フランスの侵攻に対する防衛を組織した、揺るがぬ姿勢のグエン王朝の指揮官。忠誠にもとづく抵抗の象徴として記憶された。
会話のきっかけ
人生の歩み
内戦の時代を経て王朝が権力を固めつつある中、フエ近郊のフォンディエンでベトナム人の家に生まれた。儒教的教育と、忠誠と奉公を重んじる宮廷中心の社会の空気の中で育った。
若年期に儒学を修め、皇都周辺で地方行政の実務経験を積んだ。学識と現場の統治感覚の両方を得たことが、官僚機構での昇進につながった。
王朝が官僚と税制への中央統制を強める中、地方の役職を経て地位を上げた。厳格な規律と周到な兵站運用の評判により、要地での任務に適任と見なされた。
南部で反乱が広がり、中央への忠誠が揺らぐ中、不安定な戦域に派遣された。危機を通じて、兵の統率、補給、要塞修復の調整能力を鍛えられた。
道路よりも水路と湿地が移動を左右する地域で、防衛と行政を担った。舟運、穀倉、民兵の巡察を組織し、後に近代的侵略者に対抗する上で重要となる兵站の習慣を築いた。
フランスの軍艦が沿岸で火力を誇示する中、防備強化と港の統制強化を図る朝廷の取り組みを支えた。艦砲を備えた艦隊と、従来型の砲台との戦力差がいよいよ明白になった。
フランスとスペインの軍がダナンを攻撃すると、皇命の下で抵抗と封じ込めの戦略を調整する任に加わった。長期の対峙は、防衛の粘り強さと技術的劣勢の双方を示した。
フランス軍が要塞を掌握した後、防衛拠点の再構築と、占領区域を締め上げる包囲体制の整備を任された。土塁、塹壕、補給遮断を活用し、敵の砲兵力と機動力を相殺しようとした。
フランス軍が拠点の外へ広がるのを抑えるため、広範な防衛線と要塞化した陣営を築いた。地形と人員を活かした消耗戦の発想で、火器と海軍力の劣勢を補おうとした。
条約により南部の割譲と賠償金支払いが強いられ、長年の防衛努力は大きく揺らいだ。彼は皇帝への忠誠を保ちつつ、宮廷政治と植民地圧力の現実の中で対応を迫られた。
戦費負担と派閥対立で疲弊する王国において、秩序回復と治安強化のため要職を転々とした。
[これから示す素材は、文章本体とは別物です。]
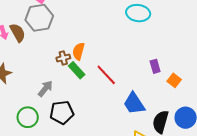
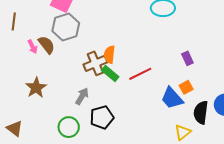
brown cross: (63, 58) -> (95, 63), size x1.6
red line: (106, 75) -> (140, 74), turned -65
orange square: (174, 80) -> (186, 87), moved, turned 32

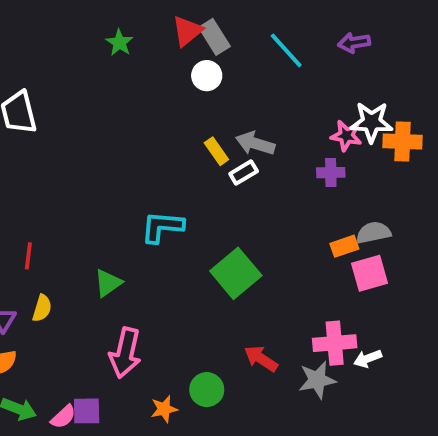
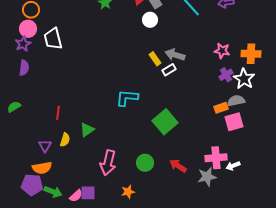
white star: (371, 122) -> (244, 79), moved, turned 30
purple cross: (331, 173) -> (226, 75), moved, turned -32
green triangle: (108, 283) -> (87, 130), moved
green circle: (207, 390) -> (145, 163), moved

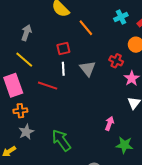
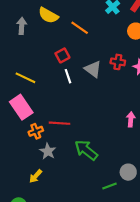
gray arrow: (26, 33) -> (22, 26), moved
red cross: (116, 61) -> (118, 62), moved
red line: (48, 86) -> (60, 123), moved

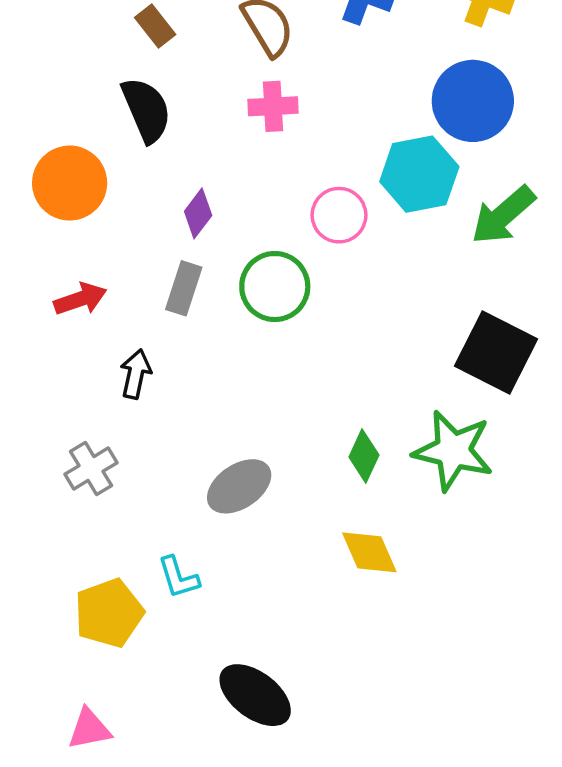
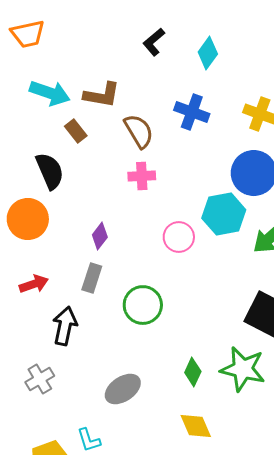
black semicircle: (146, 110) -> (50, 171), moved
green circle: (275, 287) -> (143, 305), moved
black arrow: (136, 374) -> (65, 326), size x1.4

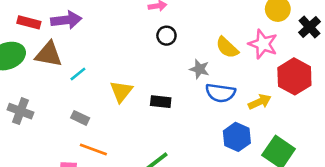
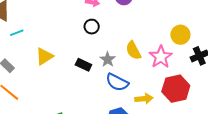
black rectangle: (161, 102) -> (83, 65), moved

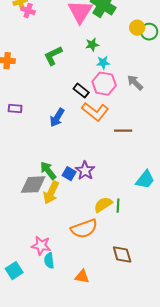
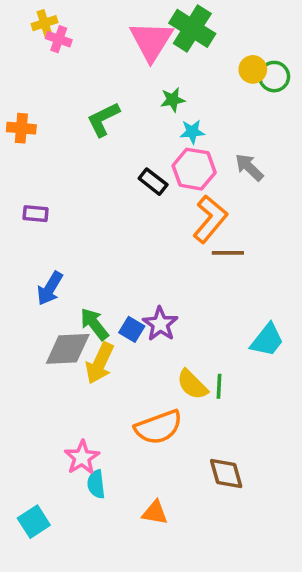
orange L-shape: (95, 112) -> (210, 219), moved, turned -88
blue arrow: (57, 118) -> (50, 288), moved
yellow semicircle: (103, 205) -> (192, 385), turned -102
pink star: (41, 246) -> (82, 458), turned 30
cyan square: (14, 271) -> (34, 522), moved

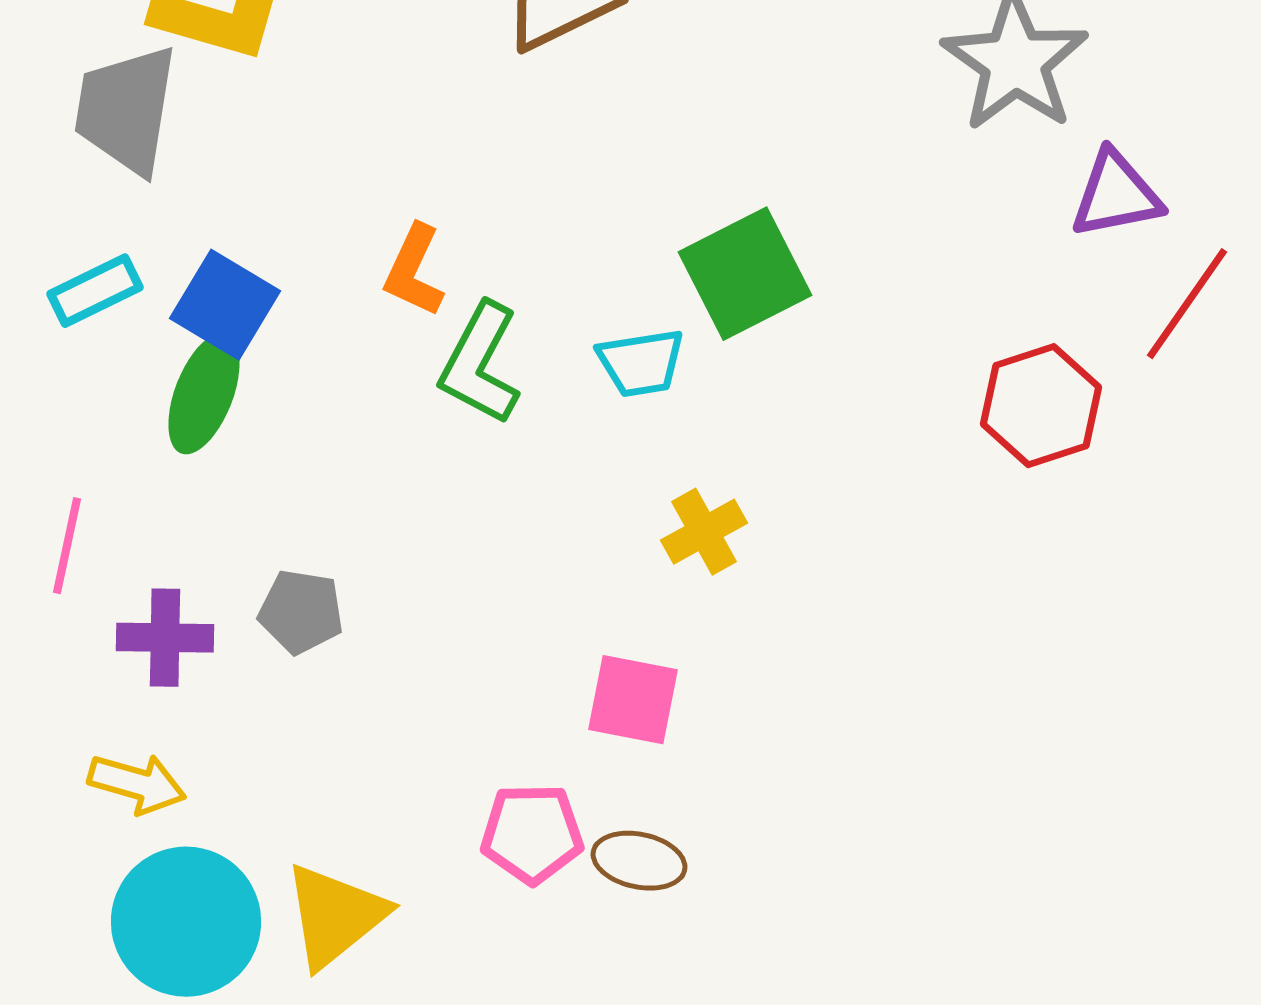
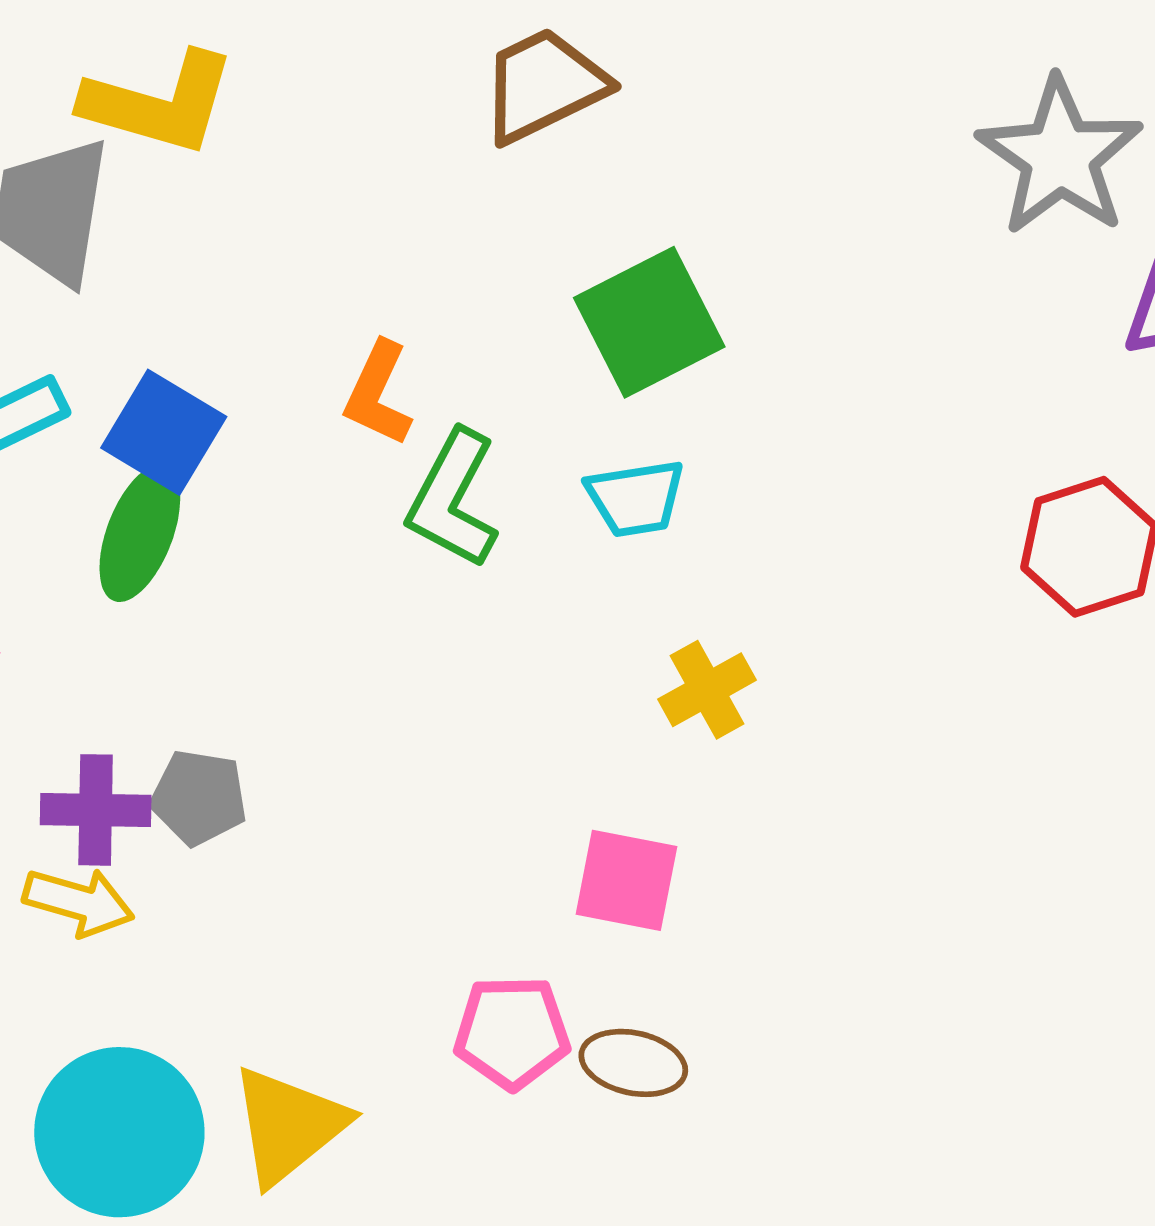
green square: (745, 274) -> (649, 322), moved
gray pentagon: (301, 612) -> (199, 797), moved
yellow arrow: (137, 784) -> (79, 902), moved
要塞修復、訓練、地方行政の引き締めを重視し、体制の崩壊を防ごうとした。
フランス当局はメコン地域への支配を拡大し、王朝の主権はさらに侵食され、税と徴兵の仕組みも乱された。損失は、資源と選択肢が減る中でも、規律ある準備の必要性への確信を強めた。
晩年の宮廷では、対仏戦の経験を持つベテラン高官として、稀有な権威を得た。要塞防御の強化と指揮系統の明確化を唱える一方、朝廷は外交と抵抗の間で揺れ続けた。
フランス軍が北部で攻勢を強める中、近代装備が限られた状態でハノイの守備を命じられた。政治的に不安定な地域で秩序を保ちながら、強い圧力の下で兵と防衛施設を整えた。
フランス軍の強襲戦術と優越する火力によって防衛は突破され、彼は捕虜となった。負傷しながらも占領者に迎合することを拒み、王朝への妥協なき忠誠の象徴となった。
捕らえられてほどなく、抗議と名誉の行為として、食事と医療を拒んだと伝えられる。その死は当時の官人に悼まれ、後世には植民地化初期の抵抗を象徴する決定的な行為として記憶された。